# DATASET EXTRACT:
....................

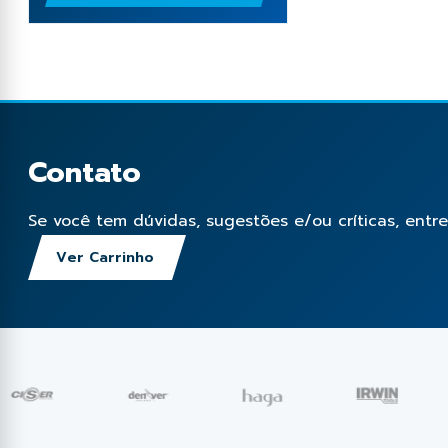
Contato
Se você tem dúvidas, sugestões e/ou críticas, entr
Ver Carrinho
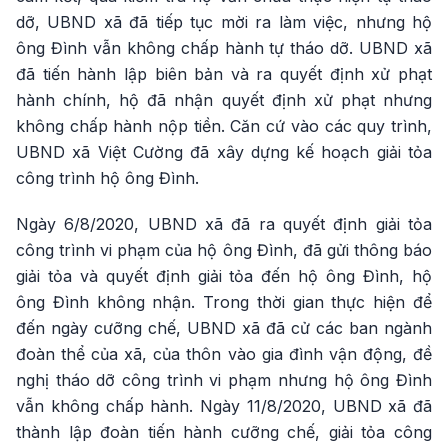
dỡ, UBND xã đã tiếp tục mời ra làm việc, nhưng hộ
ông Đình vẫn không chấp hành tự tháo dỡ. UBND xã
đã tiến hành lập biên bản và ra quyết định xử phạt
hành chính, hộ đã nhận quyết định xử phạt nhưng
không chấp hành nộp tiền. Căn cứ vào các quy trình,
UBND xã Việt Cường đã xây dựng kế hoạch giải tỏa
công trình hộ ông Đình.
Ngày 6/8/2020, UBND xã đã ra quyết định giải tỏa
công trình vi phạm của hộ ông Đình, đã gửi thông báo
giải tỏa và quyết định giải tỏa đến hộ ông Đình, hộ
ông Đình không nhận. Trong thời gian thực hiện để
đến ngày cưỡng chế, UBND xã đã cử các ban ngành
đoàn thể của xã, của thôn vào gia đình vận động, đề
nghị tháo dỡ công trình vi phạm nhưng hộ ông Đình
vẫn không chấp hành. Ngày 11/8/2020, UBND xã đã
thành lập đoàn tiến hành cưỡng chế, giải tỏa công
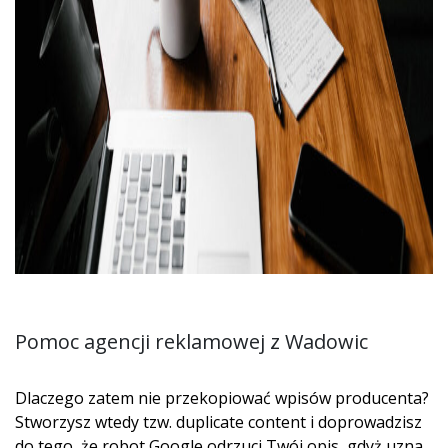
Pomoc agencji reklamowej z Wadowic
Dlaczego zatem nie przekopiować wpisów producenta?
Stworzysz wtedy tzw. duplicate content i doprowadzisz
do tego, że robot Google odrzuci Twój opis, gdyż uzna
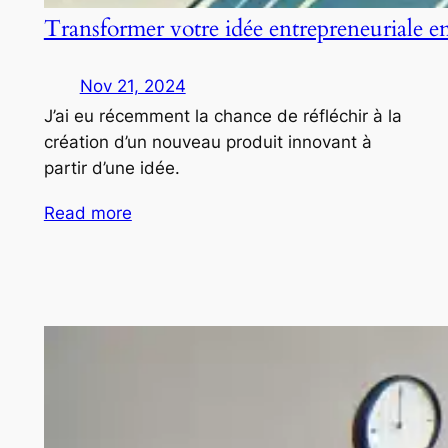
Transformer votre idée entrepreneuriale e
Nov 21, 2024
J’ai eu récemment la chance de réfléchir à la
création d’un nouveau produit innovant à
partir d’une idée.
Read more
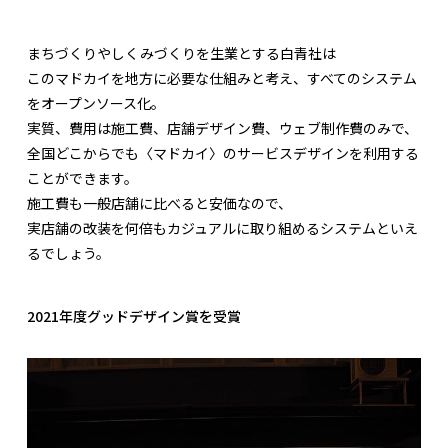
まちづくりやしくみづくりを生業とする白青社は
このマドカイを地方に必要な仕組みと考え、すべてのシステム
をオープンソース化。
実質、費用は施工費、店舗デザイン費、ウェブ制作費のみで、
全国どこからでも〈マドカイ〉のサービスデザインを利用する
ことができます。
施工費も一般店舗に比べると安価なので、
実店舗の改装を何倍もカジュアルに取り組めるシステムといえ
るでしょう。
2021年度グッドデザイン賞を受賞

....................

# PROBLEM DETAILS:
Your job is to transcribe the records exactly and in full. Pictures are not part of the copy.

# OUTPUT OF THE EXERCISE:
Contato
Se você tem dúvidas, sugestões e/ou críticas, entr
Ver Carrinho
dỡ, UBND xã đã tiếp tục mời ra làm việc, nhưng hộ
ông Đình vẫn không chấp hành tự tháo dỡ. UBND xã
đã tiến hành lập biên bản và ra quyết định xử phạt
hành chính, hộ đã nhận quyết định xử phạt nhưng
không chấp hành nộp tiền. Căn cứ vào các quy trình,
UBND xã Việt Cường đã xây dựng kế hoạch giải tỏa
công trình hộ ông Đình.
Ngày 6/8/2020, UBND xã đã ra quyết định giải tỏa
công trình vi phạm của hộ ông Đình, đã gửi thông báo
giải tỏa và quyết định giải tỏa đến hộ ông Đình, hộ
ông Đình không nhận. Trong thời gian thực hiện để
đến ngày cưỡng chế, UBND xã đã cử các ban ngành
đoàn thể của xã, của thôn vào gia đình vận động, đề
nghị tháo dỡ công trình vi phạm nhưng hộ ông Đình
vẫn không chấp hành. Ngày 11/8/2020, UBND xã đã
thành lập đoàn tiến hành cưỡng chế, giải tỏa công
Pomoc agencji reklamowej z Wadowic
Dlaczego zatem nie przekopiować wpisów producenta?
Stworzysz wtedy tzw. duplicate content i doprowadzisz
do tego, że robot Google odrzuci Twój opis, gdyż uzna
Transformer votre idée entrepreneuriale e
Nov 21, 2024
J’ai eu récemment la chance de réfléchir à la
création d’un nouveau produit innovant à
partir d’une idée.
Read more
まちづくりやしくみづくりを生業とする白青社は
このマドカイを地方に必要な仕組みと考え、すべてのシステム
をオープンソース化。
実質、費用は施工費、店舗デザイン費、ウェブ制作費のみで、
全国どこからでも〈マドカイ〉のサービスデザインを利用する
ことができます。
施工費も一般店舗に比べると安価なので、
実店舗の改装を何倍もカジュアルに取り組めるシステムといえ
るでしょう。
2021年度グッドデザイン賞を受賞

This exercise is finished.